- [TRY IT] Every line below from the one containing "Localize all elements." through the one containing "Detect and localize" must be transcribed exactly. Omit all lines outside that stretch.

★ ★ ★ ★ ★ ★ ★

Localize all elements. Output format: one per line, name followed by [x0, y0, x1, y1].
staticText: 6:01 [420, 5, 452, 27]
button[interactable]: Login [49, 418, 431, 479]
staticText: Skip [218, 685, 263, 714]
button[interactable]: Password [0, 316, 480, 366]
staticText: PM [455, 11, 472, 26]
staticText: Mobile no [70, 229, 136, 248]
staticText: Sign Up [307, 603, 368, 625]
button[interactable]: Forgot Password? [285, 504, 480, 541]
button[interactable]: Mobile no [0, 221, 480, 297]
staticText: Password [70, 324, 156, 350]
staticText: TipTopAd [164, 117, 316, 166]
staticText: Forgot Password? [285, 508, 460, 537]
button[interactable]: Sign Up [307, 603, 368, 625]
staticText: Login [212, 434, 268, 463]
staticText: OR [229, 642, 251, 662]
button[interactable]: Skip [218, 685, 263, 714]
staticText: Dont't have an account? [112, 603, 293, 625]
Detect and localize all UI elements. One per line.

★ ★ ★ ★ ★ ★ ★

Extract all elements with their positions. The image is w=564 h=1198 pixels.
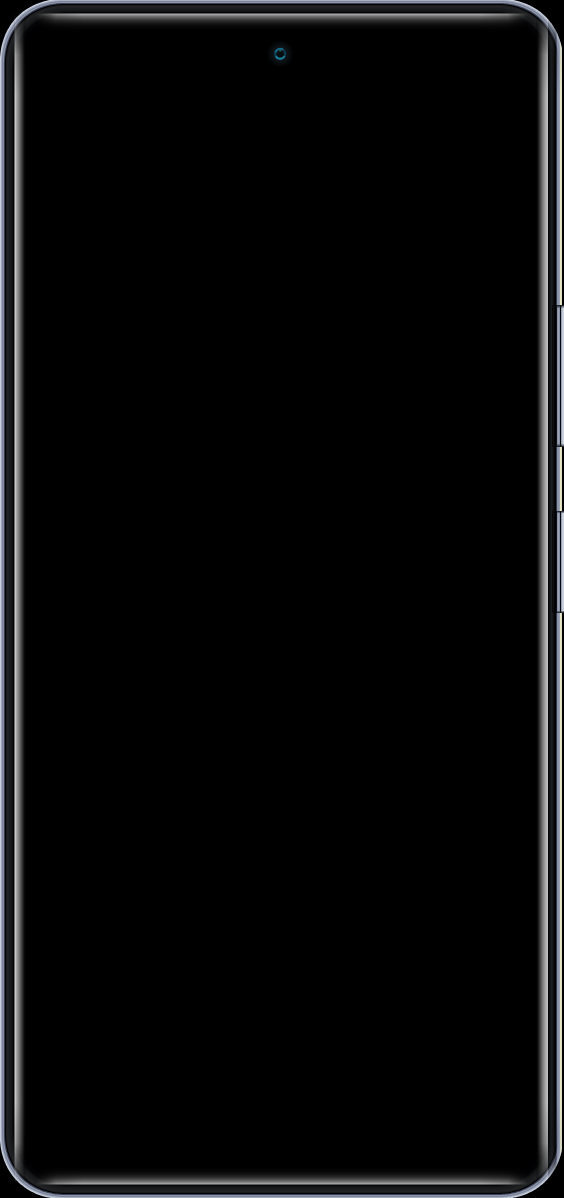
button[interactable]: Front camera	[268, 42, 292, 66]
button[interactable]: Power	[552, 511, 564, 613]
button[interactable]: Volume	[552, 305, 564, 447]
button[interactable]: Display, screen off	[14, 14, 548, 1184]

★ ★ ★ ★ ★ ★ ★

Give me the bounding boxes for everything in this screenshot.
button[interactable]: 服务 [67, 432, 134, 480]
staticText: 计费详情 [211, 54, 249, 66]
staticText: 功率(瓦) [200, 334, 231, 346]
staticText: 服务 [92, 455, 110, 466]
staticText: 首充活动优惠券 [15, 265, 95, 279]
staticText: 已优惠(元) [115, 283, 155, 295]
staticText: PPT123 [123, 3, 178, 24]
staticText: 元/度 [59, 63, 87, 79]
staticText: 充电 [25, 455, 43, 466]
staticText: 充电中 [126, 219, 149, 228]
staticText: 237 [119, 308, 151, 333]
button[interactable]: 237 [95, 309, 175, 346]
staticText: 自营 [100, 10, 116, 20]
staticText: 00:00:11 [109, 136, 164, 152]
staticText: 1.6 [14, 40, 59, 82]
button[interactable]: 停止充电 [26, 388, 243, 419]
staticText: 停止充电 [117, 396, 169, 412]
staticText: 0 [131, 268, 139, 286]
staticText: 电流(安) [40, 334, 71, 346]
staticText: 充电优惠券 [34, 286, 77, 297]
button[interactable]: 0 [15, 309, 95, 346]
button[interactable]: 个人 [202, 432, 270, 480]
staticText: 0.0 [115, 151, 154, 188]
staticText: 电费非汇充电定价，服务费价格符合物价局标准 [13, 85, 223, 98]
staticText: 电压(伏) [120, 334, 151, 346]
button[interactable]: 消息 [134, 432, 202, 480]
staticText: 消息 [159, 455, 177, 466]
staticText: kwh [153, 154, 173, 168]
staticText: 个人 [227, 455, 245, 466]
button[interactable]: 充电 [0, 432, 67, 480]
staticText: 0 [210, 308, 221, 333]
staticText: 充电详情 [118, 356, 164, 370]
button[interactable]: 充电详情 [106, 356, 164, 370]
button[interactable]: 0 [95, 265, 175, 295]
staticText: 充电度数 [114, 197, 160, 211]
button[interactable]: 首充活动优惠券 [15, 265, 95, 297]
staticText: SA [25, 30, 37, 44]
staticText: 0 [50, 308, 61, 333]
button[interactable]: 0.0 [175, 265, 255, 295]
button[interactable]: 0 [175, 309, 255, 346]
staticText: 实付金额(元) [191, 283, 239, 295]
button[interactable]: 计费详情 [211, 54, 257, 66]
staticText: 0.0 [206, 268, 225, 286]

★ ★ ★ ★ ★ ★ ★

- [SOLVED EXERCISE]
Localize all elements. Output format: one per line, name followed by [x0, y0, x1, y1].
staticText: 6:01 [420, 5, 452, 27]
button[interactable]: Login [49, 418, 431, 479]
staticText: Skip [218, 685, 263, 714]
button[interactable]: Password [0, 316, 480, 366]
staticText: PM [455, 11, 472, 26]
staticText: Mobile no [70, 229, 136, 248]
staticText: Sign Up [307, 603, 368, 625]
button[interactable]: Forgot Password? [285, 504, 480, 541]
button[interactable]: Mobile no [0, 221, 480, 297]
staticText: Password [70, 324, 156, 350]
staticText: TipTopAd [164, 117, 316, 166]
staticText: Forgot Password? [285, 508, 460, 537]
button[interactable]: Sign Up [307, 603, 368, 625]
staticText: Login [212, 434, 268, 463]
staticText: OR [229, 642, 251, 662]
button[interactable]: Skip [218, 685, 263, 714]
staticText: Dont't have an account? [112, 603, 293, 625]
Detect and localize all UI elements. One per line.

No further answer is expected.